● **WORK INSTRUCTIONS**:
In the entries below, how many lines include "click"? Reply with the number and nothing more.

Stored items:
********
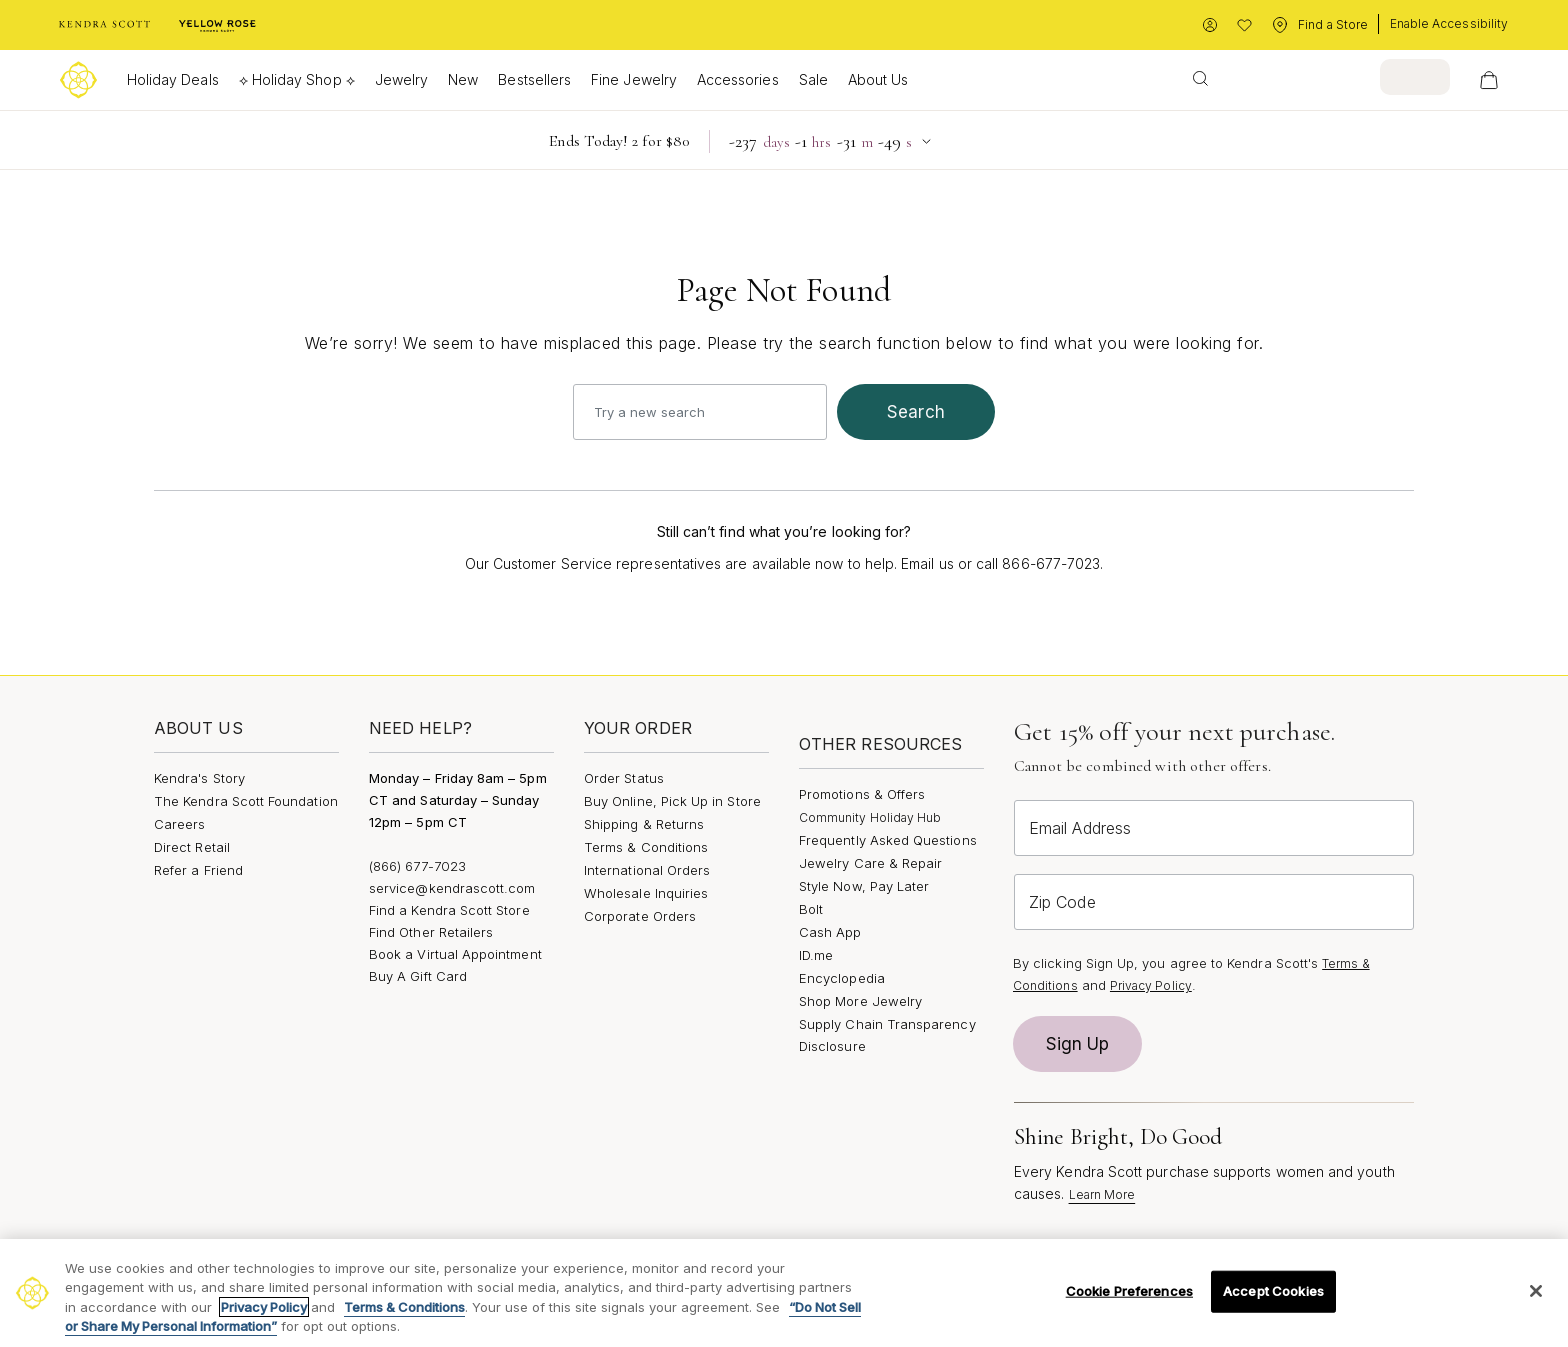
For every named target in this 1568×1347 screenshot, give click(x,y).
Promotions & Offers (862, 794)
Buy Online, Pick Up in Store (672, 801)
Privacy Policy (1151, 985)
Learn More (1102, 1194)
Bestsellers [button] (534, 79)
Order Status (624, 778)
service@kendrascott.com (452, 888)
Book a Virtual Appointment (455, 954)
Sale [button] (813, 79)
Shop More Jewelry (860, 1001)
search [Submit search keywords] (916, 412)
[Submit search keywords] (1200, 77)
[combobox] (1315, 77)
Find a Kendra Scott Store (449, 910)
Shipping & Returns (644, 824)
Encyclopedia (842, 978)
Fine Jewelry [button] (634, 79)
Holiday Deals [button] (173, 79)
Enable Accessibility (1449, 23)
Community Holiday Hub (870, 817)
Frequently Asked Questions (888, 840)
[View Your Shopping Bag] (1489, 80)
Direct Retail (192, 847)
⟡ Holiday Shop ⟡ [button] (297, 79)
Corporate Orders (640, 916)
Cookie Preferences (1129, 1291)
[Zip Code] (1214, 902)
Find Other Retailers (431, 932)
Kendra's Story (199, 778)
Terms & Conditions (646, 847)
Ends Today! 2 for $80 (619, 141)
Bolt (811, 909)
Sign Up (1078, 1044)
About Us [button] (878, 79)
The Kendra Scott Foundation (246, 801)
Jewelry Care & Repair (870, 863)
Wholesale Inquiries (646, 893)
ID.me (816, 955)
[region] (784, 1293)
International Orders (647, 870)
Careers (179, 824)
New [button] (463, 79)
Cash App (830, 932)
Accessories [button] (738, 79)
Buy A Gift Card (418, 976)
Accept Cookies (1273, 1291)
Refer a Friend (198, 870)
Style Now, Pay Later (864, 886)
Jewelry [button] (401, 79)
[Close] (1536, 1291)
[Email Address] (1214, 828)
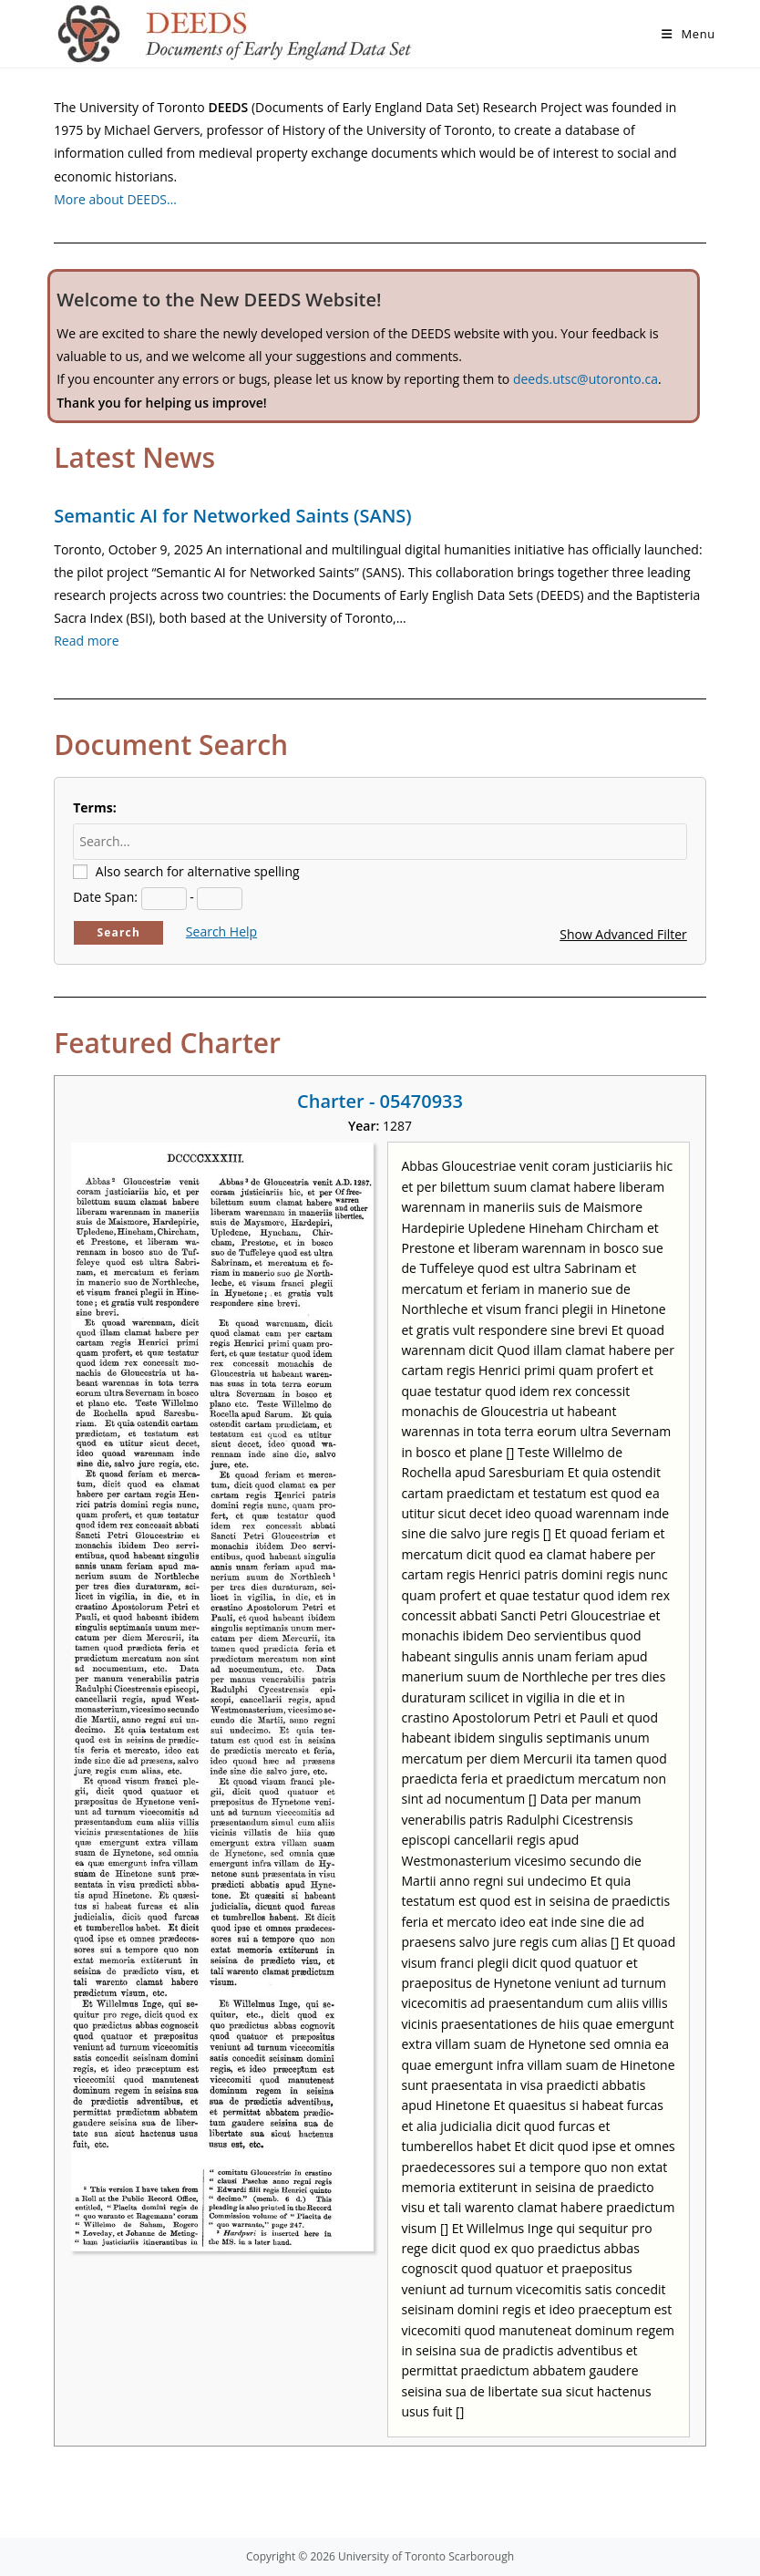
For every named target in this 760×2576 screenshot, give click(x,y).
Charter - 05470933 (380, 1101)
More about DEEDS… (115, 199)
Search (118, 932)
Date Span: (105, 896)
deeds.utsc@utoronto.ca (585, 379)
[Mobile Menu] (688, 34)
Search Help (221, 931)
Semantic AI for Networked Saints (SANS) (232, 515)
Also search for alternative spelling (198, 871)
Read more (86, 640)
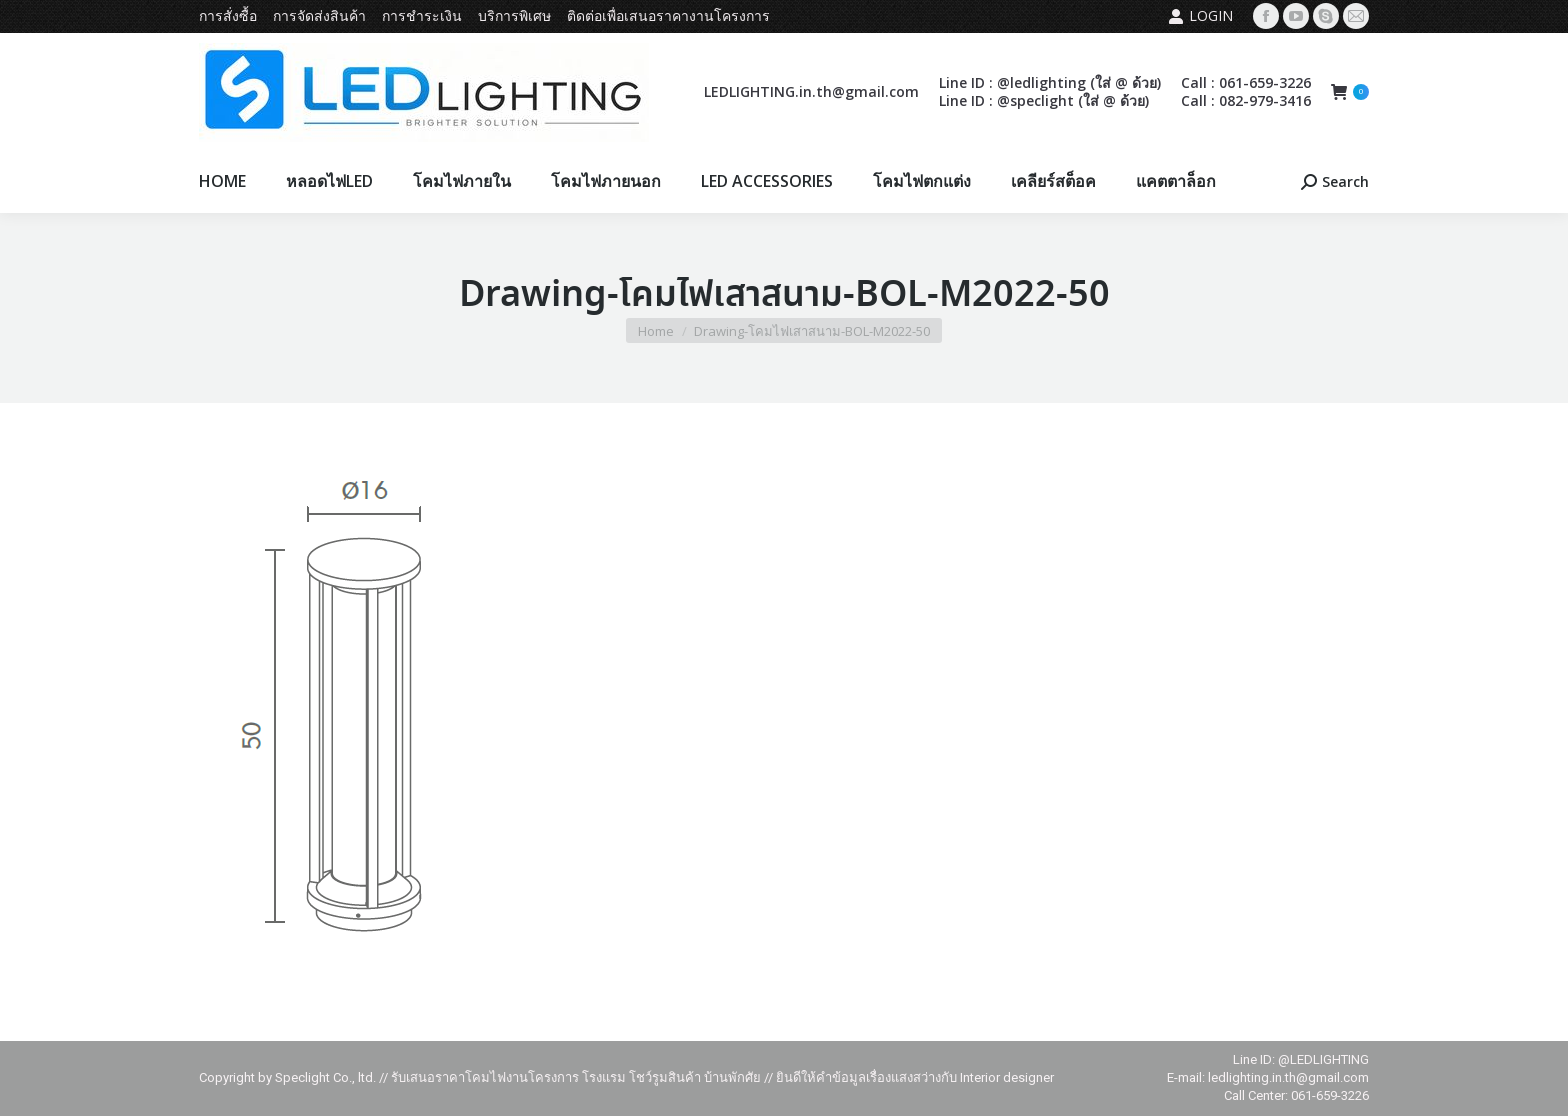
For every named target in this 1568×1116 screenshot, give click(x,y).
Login (1200, 16)
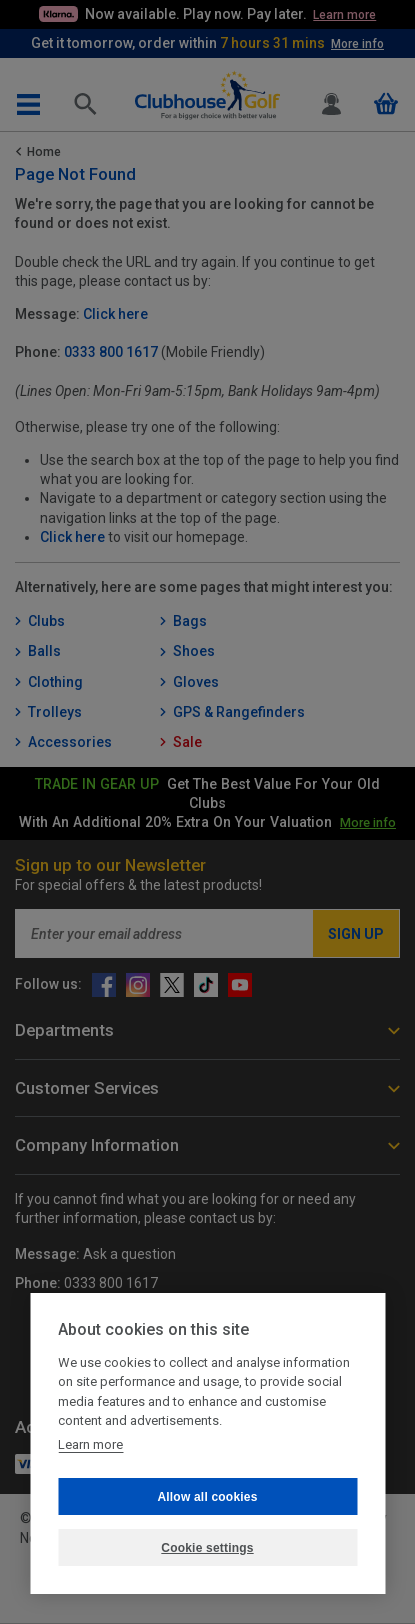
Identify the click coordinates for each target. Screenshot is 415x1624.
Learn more (90, 1444)
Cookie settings (207, 1548)
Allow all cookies (207, 1497)
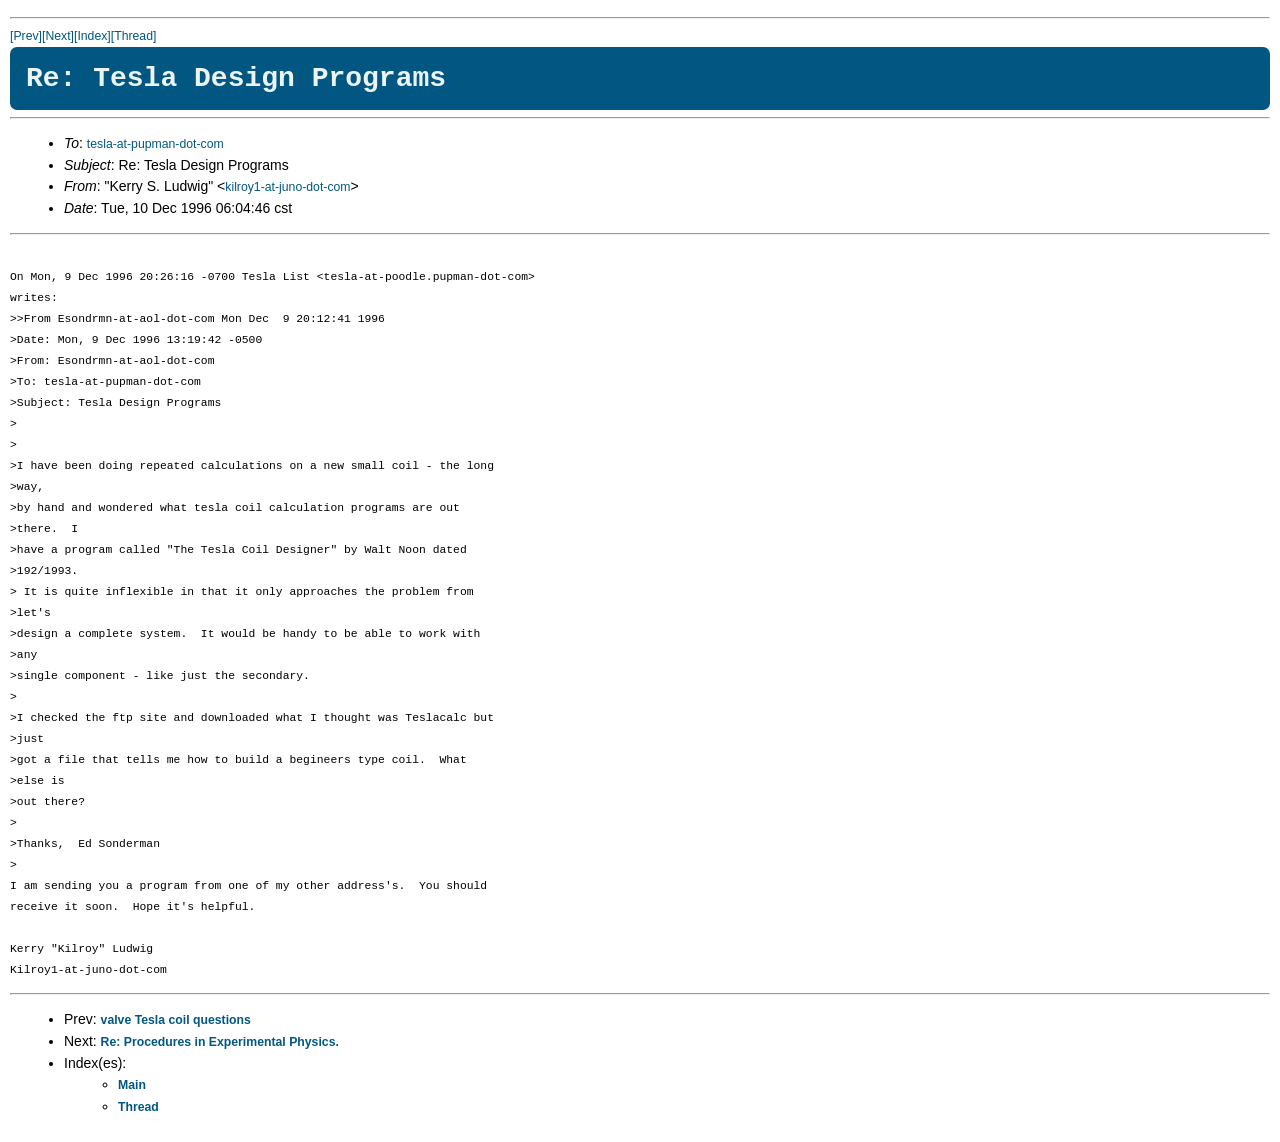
********
● **YOUR RESPONSE**:
4